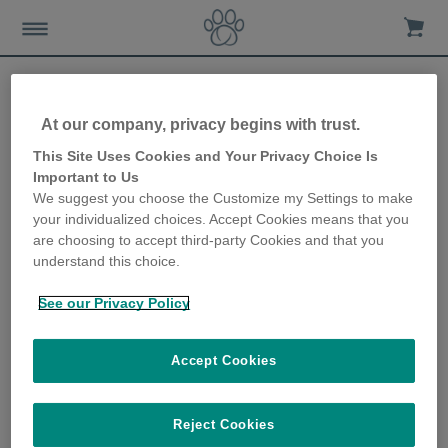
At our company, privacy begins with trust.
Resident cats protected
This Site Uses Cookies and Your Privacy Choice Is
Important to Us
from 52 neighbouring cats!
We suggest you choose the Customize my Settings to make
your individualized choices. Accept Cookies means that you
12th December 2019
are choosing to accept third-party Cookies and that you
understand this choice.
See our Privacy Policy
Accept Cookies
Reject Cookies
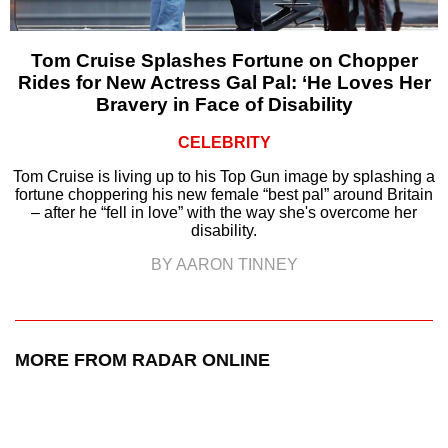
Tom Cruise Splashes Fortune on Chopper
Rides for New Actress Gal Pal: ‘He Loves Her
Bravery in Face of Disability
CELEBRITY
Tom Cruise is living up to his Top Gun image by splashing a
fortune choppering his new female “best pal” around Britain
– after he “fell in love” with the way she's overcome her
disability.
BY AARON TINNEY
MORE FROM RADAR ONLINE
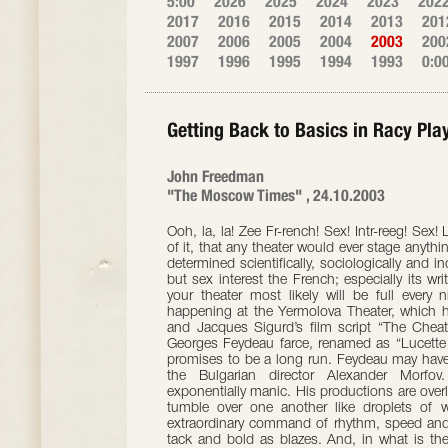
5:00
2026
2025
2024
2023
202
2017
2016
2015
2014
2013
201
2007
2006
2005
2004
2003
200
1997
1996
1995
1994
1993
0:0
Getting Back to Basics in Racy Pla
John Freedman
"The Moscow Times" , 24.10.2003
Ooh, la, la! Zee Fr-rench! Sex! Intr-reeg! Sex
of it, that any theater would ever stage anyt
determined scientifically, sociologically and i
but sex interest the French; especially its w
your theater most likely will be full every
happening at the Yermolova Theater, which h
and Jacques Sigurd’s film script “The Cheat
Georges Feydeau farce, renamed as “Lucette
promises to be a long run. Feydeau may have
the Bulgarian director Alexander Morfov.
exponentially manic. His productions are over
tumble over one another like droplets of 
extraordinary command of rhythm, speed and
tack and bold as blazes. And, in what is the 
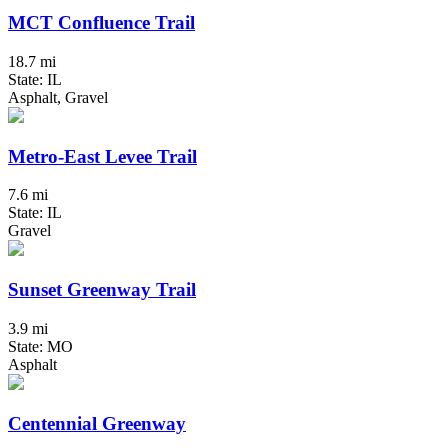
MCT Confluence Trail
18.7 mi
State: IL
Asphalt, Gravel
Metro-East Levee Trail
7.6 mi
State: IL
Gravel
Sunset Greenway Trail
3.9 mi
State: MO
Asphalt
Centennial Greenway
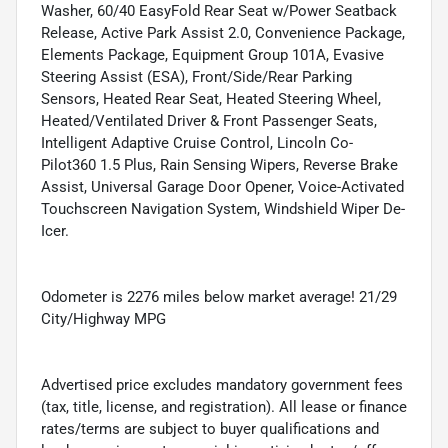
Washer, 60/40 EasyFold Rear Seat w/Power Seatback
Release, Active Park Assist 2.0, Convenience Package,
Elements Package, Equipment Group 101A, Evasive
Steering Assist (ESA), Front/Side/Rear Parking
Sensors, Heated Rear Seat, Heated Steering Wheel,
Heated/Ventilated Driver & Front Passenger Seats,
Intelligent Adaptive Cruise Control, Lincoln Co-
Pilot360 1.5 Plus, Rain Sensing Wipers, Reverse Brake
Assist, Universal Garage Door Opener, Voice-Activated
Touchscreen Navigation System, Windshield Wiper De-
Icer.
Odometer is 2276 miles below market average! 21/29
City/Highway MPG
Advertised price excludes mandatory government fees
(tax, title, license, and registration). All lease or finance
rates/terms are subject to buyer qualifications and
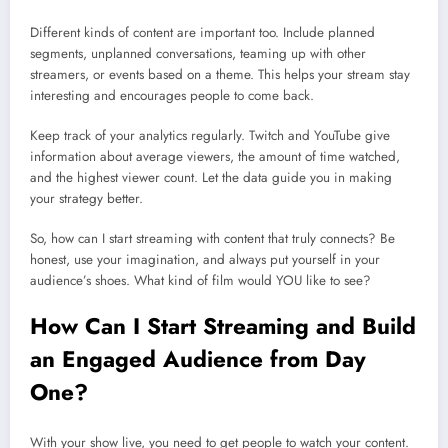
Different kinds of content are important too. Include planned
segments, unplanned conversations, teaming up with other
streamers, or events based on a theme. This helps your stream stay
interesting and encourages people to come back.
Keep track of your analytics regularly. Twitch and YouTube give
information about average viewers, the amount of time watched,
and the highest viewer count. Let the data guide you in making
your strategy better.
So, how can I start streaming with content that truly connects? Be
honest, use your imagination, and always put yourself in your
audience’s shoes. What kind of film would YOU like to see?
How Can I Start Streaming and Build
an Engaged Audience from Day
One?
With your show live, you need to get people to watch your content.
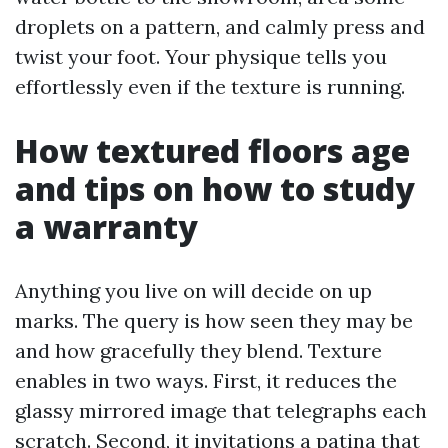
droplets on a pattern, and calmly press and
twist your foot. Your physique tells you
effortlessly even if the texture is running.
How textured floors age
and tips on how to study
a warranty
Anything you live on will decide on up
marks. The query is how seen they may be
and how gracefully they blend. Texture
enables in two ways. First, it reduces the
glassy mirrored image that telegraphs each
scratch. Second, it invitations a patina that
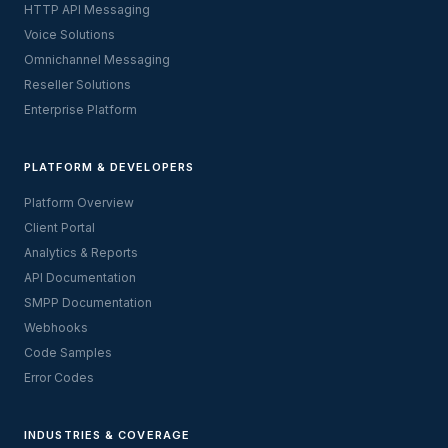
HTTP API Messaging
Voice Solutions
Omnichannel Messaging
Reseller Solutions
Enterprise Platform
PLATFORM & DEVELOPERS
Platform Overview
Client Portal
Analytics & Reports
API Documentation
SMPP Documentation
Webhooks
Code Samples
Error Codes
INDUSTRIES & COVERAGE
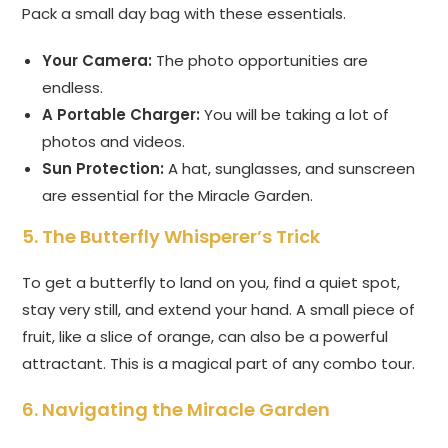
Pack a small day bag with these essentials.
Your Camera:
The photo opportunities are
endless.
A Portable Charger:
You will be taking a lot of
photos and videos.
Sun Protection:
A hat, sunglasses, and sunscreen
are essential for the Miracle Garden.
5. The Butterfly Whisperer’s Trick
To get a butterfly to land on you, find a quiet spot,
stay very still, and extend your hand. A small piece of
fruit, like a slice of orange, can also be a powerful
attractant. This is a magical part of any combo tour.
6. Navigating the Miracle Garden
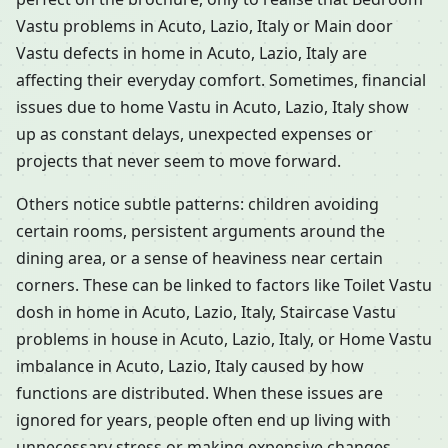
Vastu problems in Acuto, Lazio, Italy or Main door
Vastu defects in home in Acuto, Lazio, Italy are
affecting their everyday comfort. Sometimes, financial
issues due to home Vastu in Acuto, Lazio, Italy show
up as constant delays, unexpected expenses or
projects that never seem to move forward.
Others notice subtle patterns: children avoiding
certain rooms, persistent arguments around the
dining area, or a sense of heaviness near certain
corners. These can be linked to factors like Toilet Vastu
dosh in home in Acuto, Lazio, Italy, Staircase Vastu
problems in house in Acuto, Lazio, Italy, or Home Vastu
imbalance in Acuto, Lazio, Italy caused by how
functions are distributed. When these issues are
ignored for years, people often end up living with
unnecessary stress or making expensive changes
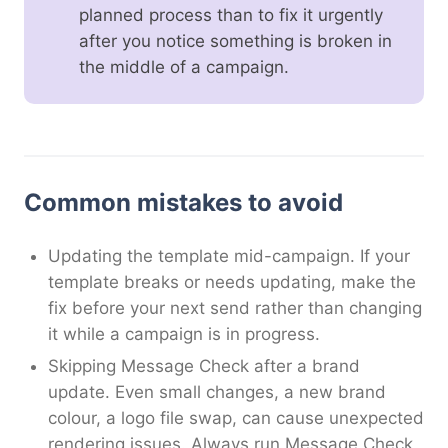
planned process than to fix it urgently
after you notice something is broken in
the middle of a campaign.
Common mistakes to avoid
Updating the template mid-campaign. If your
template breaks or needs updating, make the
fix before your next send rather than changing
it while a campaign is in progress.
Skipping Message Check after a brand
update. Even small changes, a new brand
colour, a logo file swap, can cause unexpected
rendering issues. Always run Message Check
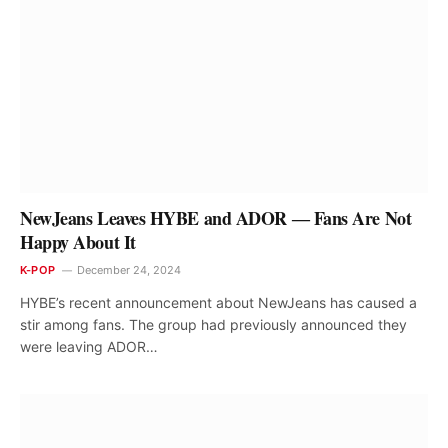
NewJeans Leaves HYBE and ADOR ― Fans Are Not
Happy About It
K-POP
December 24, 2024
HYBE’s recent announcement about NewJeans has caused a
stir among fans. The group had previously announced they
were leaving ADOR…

════════════════════

Pull out each line of the records holding the string "Italy".

### Expected answer
Vastu problems in Acuto, Lazio, Italy or Main door
Vastu defects in home in Acuto, Lazio, Italy are
issues due to home Vastu in Acuto, Lazio, Italy show
dosh in home in Acuto, Lazio, Italy, Staircase Vastu
problems in house in Acuto, Lazio, Italy, or Home Vastu
imbalance in Acuto, Lazio, Italy caused by how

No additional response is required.